Para un niño, pocas cosas son tan fascinantes como lanzar una simple roca. La cantidad de juegos – la mayoría peligrosos – que nos inventamos cuando descubrimos la “honda” (en mi país le decimos “china”, por alguna razón), es inconmensurable. Incluso de adultos, hay algo relajante en estar de pie, a la orilla de una playa o lago tranquilo, tomar una roca de la orilla y lanzarla hacia el agua, viendo qué tan lejos llega nuestro modesto esfuerzo. Quizá no salpica mucha agua, ni llega muy lejos la onda que hemos generado en su superficie, pero algo dentro de nosotros se siente satisfecho al sumar un poco de nuestra energía cinética al paisaje. Es una manifestación de que estamos aquí, por más pequeños que podamos ser.
Por supuesto, nadie espera ver la típica forma de hongo de una explosión nuclear como resultado de lanzar una piedra al mar, por más fuerza que le imprimas a tu lanzamiento grande liga. Una bomba nuclear logra ese reconocido efecto porque fusiona núcleos de átomos a altísimas velocidades, logrando que buena parte de la materia involucrada en la reacción sea liberada en forma de la luz y calor que normalmente asociamos a la explosión. Todo de acuerdo a la ecuación más famosa del mundo: “E=mc2”. Desde nuestra perspectiva se trata de un evento terrible y destructivo (sobre todo considerando la causa usual de que lo presenciemos), pero incluso esa explosión es algo relativamente trivial para el universo.
El Sol se mantiene “encendido” a base de explosiones nucleares que ponen en pena a la más poderosa de las bombas atómicas construidas por los humanos. En un segundo, el Sol produce tanta energía como 6 millones de millones de bombas como la de Hiroshima explotando simultáneamente – léase bien: cada segundo. Las reacciones nucleares definitivamente no son cosa de juego, pero no es la única manera en la que el cosmos pone en perspectiva los esfuerzos humanos.
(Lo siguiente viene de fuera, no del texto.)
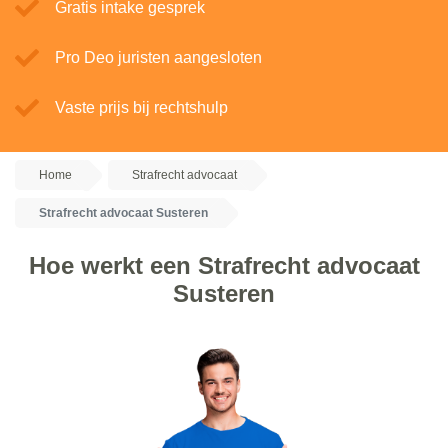
Gratis intake gesprek
Pro Deo juristen aangesloten
Vaste prijs bij rechtshulp
Home
Strafrecht advocaat
Strafrecht advocaat Susteren
Hoe werkt een Strafrecht advocaat
Susteren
Un buen ejemplo es esa roca que lanzamos con toda nuestra fuerza al mar. El sistema solar está lleno de residuos de su formación, en la forma de asteroides y meteoroides (rocas de distintos tamaños). El vacío del espacio le ha permitido a muchos de estos fragmentos de roca – grandes y pequeños – alcanzar velocidades realmente espectaculares. Aunque a primera vista parezca poco probable que tengamos la mala suerte de que nos impacte una piedra en el gigantesco vacío entre los planetas, en realidad estamos hablando de uno de los mayores peligros de enviar una tripulación a Marte. Una piedrita de un centímetro de ancho, acelerada a unos 25 mil km/h (una velocidad trivial en el sistema solar) haría un hueco en una nave como si le hubieran disparado con una escopeta. Esto ya ha sucedido en paneles solares de naves en órbita alrededor de La Tierra.
Aumenta esa velocidad a siquiera el 10% de la de la luz, y hasta un grano de arena tendría la energía necesaria para destruir por completo un vehículo espacial – arrojado suficientemente rápido, cualquier objeto es una bomba nuclear en potencia. Afortunadamente, no es una ocurrencia común que las naves sean impactadas, y existen gomas absorbentes que pueden salvar la misión de golpes no tan energéticos. Aun así, el espacio es un sitio peligroso y sorprendente, que nos enseña de humildad a cada paso de nuestra carrera tecnológica. Es un océano cósmico al que no le faltan tempestades, y explorarlo requerirá de todo nuestro ingenio.